- Currency Creek
- Coordinates: 35°27′14″S 138°45′30″E﻿ / ﻿35.453872°S 138.758216°E
- Population: 443 (SAL 2021)
- Established: 1840 (town) 31 August 2000 (locality)
- Postcode(s): 5214
- Time zone: ACST (UTC+9:30)
- • Summer (DST): ACDT (UTC+10:30)
- LGA(s): Alexandrina Council
- Region: Fleurieu and Kangaroo Island
- County: Hindmarsh
- State electorate(s): Finniss
- Federal division(s): Mayo
| Mean max temp | Mean min temp | Annual rainfall |
| 20.8 °C 69 °F | 11.8 °C 53 °F | 394.8 mm 15.5 in |
Localities around Currency Creek:
| Tooperang | Tooperang Finniss Clayton Bay | Clayton Bay |
| Mosquito Hill | Currency Creek | Clayton Bay Hindmarsh Island |
| Mosquito Hill Middleton | Middleton Goolwa Goolwa North Hindmarsh Island | Hindmarsh Island |
- Footnotes: Adjoining localities

= Currency Creek, South Australia =

Currency Creek (postcode 5214) is a township and locality in South Australia on the western shore of Lake Alexandrina about 6 km north of Goolwa, beside a seasonal stream bearing the same name – Currency Creek – which flows into Lake Alexandrina. The locality includes the headland named Finniss Point which separates the mouths of Currency Creek and the Finniss River.

==History==
Parts of Lake Alexandrina near to Currency Creek were initially explored by Charles Sturt in an open boat in 1830 but he did not sight the creek.

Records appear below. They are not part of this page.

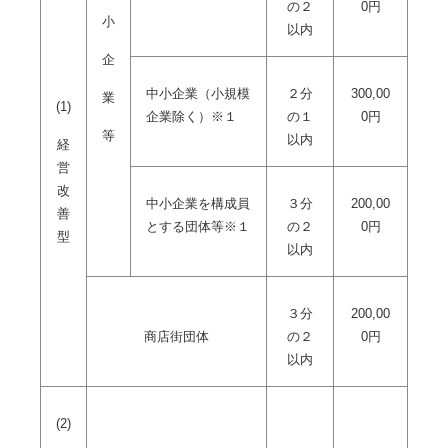
の２
0円
小
以内
企
中小企業（小規模
２分
300,00
業
(1)
企業除く）※１
の１
0円
等
以内
経
営
改
中小企業を構成員
３分
200,00
善
とする団体等※１
の２
0円
型
以内
３分
200,00
商店街団体
の２
0円
以内
(2)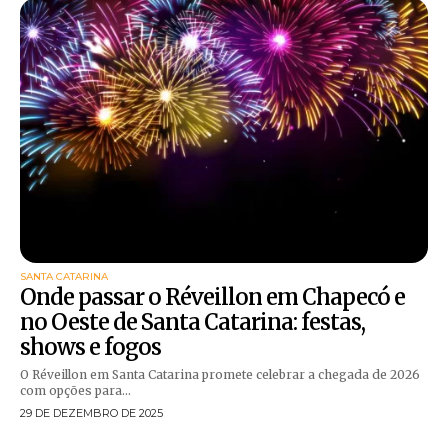
SANTA CATARINA
Onde passar o Réveillon em Chapecó e
no Oeste de Santa Catarina: festas,
shows e fogos
O Réveillon em Santa Catarina promete celebrar a chegada de 2026
com opções para...
29 DE DEZEMBRO DE 2025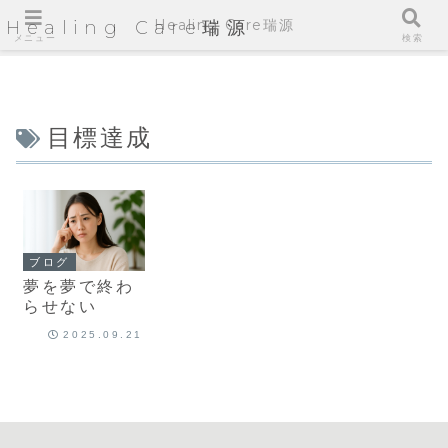
Healing Care瑞源
Healing Care瑞源
メニュー
検索
目標達成
ブログ
夢を夢で終わ
らせない
2025.09.21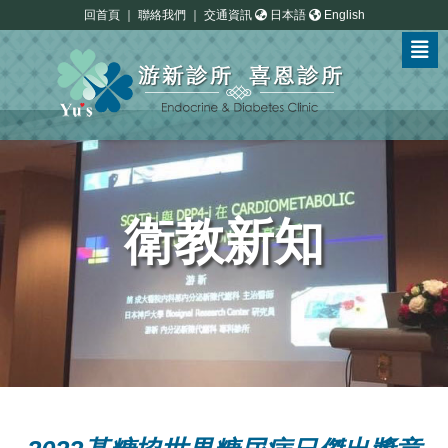
回首頁
｜
聯絡我們
｜
交通資訊
日本語
English
衛教新知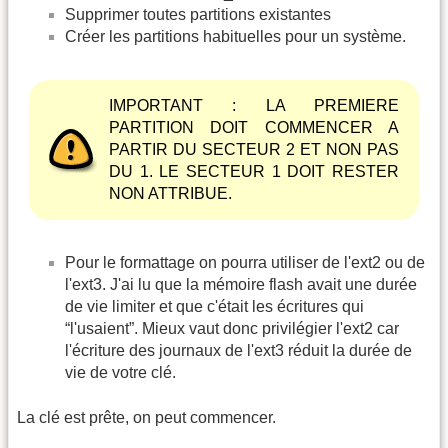
Supprimer toutes partitions existantes
Créer les partitions habituelles pour un système.
IMPORTANT : LA PREMIERE
PARTITION DOIT COMMENCER A
PARTIR DU SECTEUR 2 ET NON PAS
DU 1. LE SECTEUR 1 DOIT RESTER
NON ATTRIBUE.
Pour le formattage on pourra utiliser de l'ext2 ou de
l'ext3. J'ai lu que la mémoire flash avait une durée
de vie limiter et que c'était les écritures qui
“l'usaient”. Mieux vaut donc privilégier l'ext2 car
l'écriture des journaux de l'ext3 réduit la durée de
vie de votre clé.
La clé est prête, on peut commencer.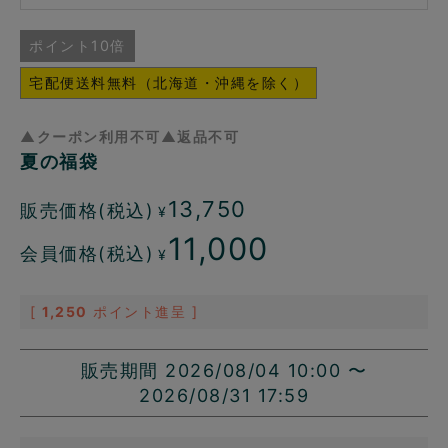
ポイント10倍
宅配便送料無料（北海道・沖縄を除く）
▲クーポン利用不可▲返品不可
夏の福袋
13,750
販売価格(税込)
¥
11,000
会員価格(税込)
¥
[
1,250
ポイント進呈 ]
販売期間
2026/08/04 10:00
〜
2026/08/31 17:59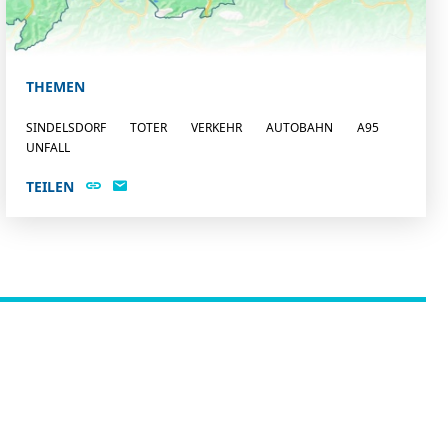
THEMEN
SINDELSDORF
TOTER
VERKEHR
AUTOBAHN
A95
UNFALL
TEILEN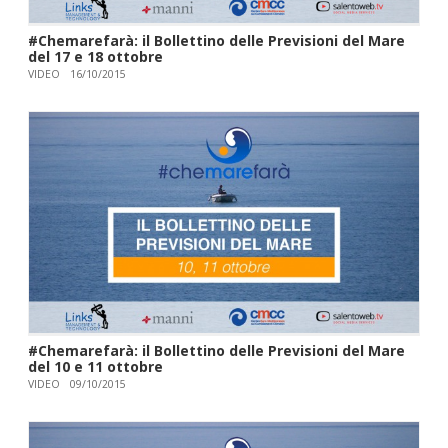
#Chemarefarà: il Bollettino delle Previsioni del Mare
del 17 e 18 ottobre
VIDEO
16/10/2015
#Chemarefarà: il Bollettino delle Previsioni del Mare
del 10 e 11 ottobre
VIDEO
09/10/2015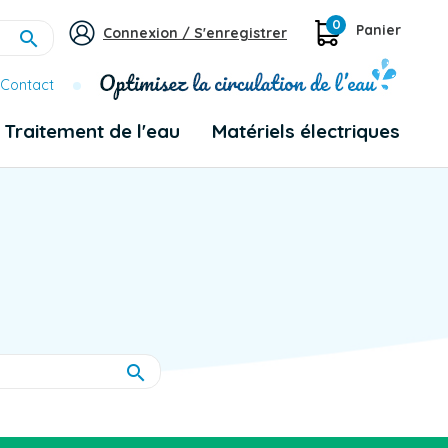
0
Panier
Connexion / S'enregistrer

Contact
Traitement de l'eau
Matériels électriques
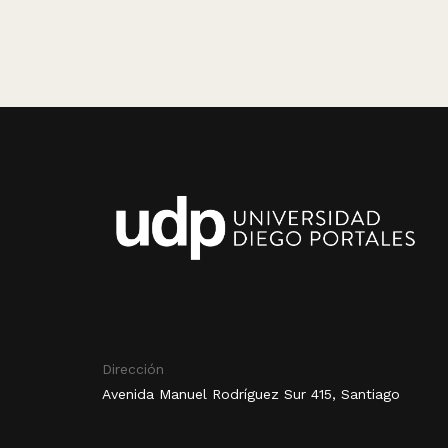
Dirección
Avenida Manuel Rodríguez Sur 415, Santiago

In December 1837, while exploring the Lake and Murray Mouth looking for other outlets to the sea, a party led by Thomas Bewes Strangways and Young Bingham Hutchinson discovered the waterway while using a whaleboat borrowed from the Encounter Bay fishery. The whaleboat, which in September 1837 had been sold off the schooner Currency Lass at Adelaide, bore the same name as its mother ship, and they named the creek in honour of this boat. They reported on the good grassland in the area and its potential for agriculture.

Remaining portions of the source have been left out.